CJBR-FM
- Rimouski, Quebec; Canada;
- Broadcast area: Bas-Saint-Laurent
- Frequency: 89.1 MHz

Programming
- Language: French
- Format: News/Talk
- Network: Ici Radio-Canada Première

Ownership
- Owner: Canadian Broadcasting Corporation

History
- First air date: November 15, 1937
- Former frequencies: 900 kHz (–2001)
- Call sign meaning: Jules Brillant/Rimouski; Brillant founded the station in 1937

Technical information
- Class: C1
- ERP: 29,539 watts average 46,387 watts peak horizontal polarization 5,876 watts average 9,515 watts peak vertical polarization
- HAAT: 297 metres (974 ft)
- Transmitter coordinates: 48°19′41.16″N 68°50′7.08″W﻿ / ﻿48.3281000°N 68.8353000°W

Links
- Website: Ici Radio-Canada Première

= CJBR-FM =

Radio station in Rimouski, Quebec, Canada

CJBR-FM is a French-language Canadian radio station located in Rimouski, Quebec. Owned and operated by the (government-owned) Canadian Broadcasting Corporation (Société Radio-Canada), it broadcasts on 89.1 MHz using a directional antenna with an average effective radiated power of 19,400 watts and a peak effective radiated power of 38,800 watts (class C1). The station has an ad-free news/talk format and is part of the Ici Radio-Canada Première network, which operates across Canada. Like all other Première stations, but unlike most FM stations, CJBR-FM broadcasts in mono.

==History==
Previously known as CJBR when the station was on the AM band on 900 kHz, the station moved to FM in 2001. It is one of the few CBC/SRC stations to not have a call sign beginning with CB, as it was originally a privately owned station; CJBR was an affiliate of Radio-Canada from the station's opening in 1937 until it was bought by Radio-Canada in 1977. The call sign "CJBR" stands for Canada Jules Brillant Rimouski (Jules Brillant being the founder of the station). When it bought the station in 1977 from Telemedia (who acquired Brillant's broadcasting properties in 1970), Radio-Canada initially wanted to change the call sign to CBSL, but this plan was discarded after a petition was circulated against this change. A new private radio station, CFLP (now CJOI-FM), was opened in Rimouski the following year.

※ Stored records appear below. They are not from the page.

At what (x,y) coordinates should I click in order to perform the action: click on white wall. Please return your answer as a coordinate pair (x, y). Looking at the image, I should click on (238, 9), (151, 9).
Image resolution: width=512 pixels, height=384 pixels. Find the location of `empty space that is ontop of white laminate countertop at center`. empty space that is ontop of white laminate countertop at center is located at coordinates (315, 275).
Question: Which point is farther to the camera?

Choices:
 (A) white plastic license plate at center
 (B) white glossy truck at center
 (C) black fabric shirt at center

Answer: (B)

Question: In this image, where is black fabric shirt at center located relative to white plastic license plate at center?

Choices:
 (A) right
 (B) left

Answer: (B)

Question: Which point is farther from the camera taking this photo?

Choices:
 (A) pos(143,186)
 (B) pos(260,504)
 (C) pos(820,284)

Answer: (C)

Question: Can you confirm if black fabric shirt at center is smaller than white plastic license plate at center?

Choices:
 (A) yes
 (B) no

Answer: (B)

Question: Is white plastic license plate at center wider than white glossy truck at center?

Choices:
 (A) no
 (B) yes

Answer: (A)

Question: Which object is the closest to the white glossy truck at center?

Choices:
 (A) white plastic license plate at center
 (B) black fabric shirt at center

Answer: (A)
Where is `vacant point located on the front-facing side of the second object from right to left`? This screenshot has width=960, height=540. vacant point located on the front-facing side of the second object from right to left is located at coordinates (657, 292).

The station originally broadcast on 1030 kHz with 1,000 watts. On March 29, 1941, the station moved to 900 kHz. Power was increased to 5,000 watts full-time in 1947, and to 10,000 watts full-time in 1956. The AM transmitter was shut down on September 6, 2001 at 9 AM. Its FM sister station, originally called CJBR-FM, had to change its own call sign to CBRX-FM.

The station's current local programs are Info-réveil, in the mornings from 6 a.m. to 9 a.m., and Le monde aujourd'hui in the afternoons, 3:30 p.m. to 6 p.m. CJBR-FM also co-produces D'Est en est, a pan-regional program produced in turn with CBGA-FM Matane and CBSI-FM Sept-Îles and heard afternoons during the summer months. On public holidays, its local programs are replaced with local shows airing provincewide produced by different outlets in turn (except Montreal and Quebec City). Its Saturday morning program, Samedi et rien d'autre, originates from CBF-FM Montreal.

==Repeater==
CJBR-FM operates only one relay station, namely CJBR-FM-1 in Rivière-du-Loup. That station opened in 1992 and operates on 89.5 MHz with an effective radiated power of 100,000 watts (class C) using an omnidirectional antenna located at . Listeners west of the area are served by Quebec City station CBV-FM and its relays, and listeners east of the area are served by CBGA-FM and its relays.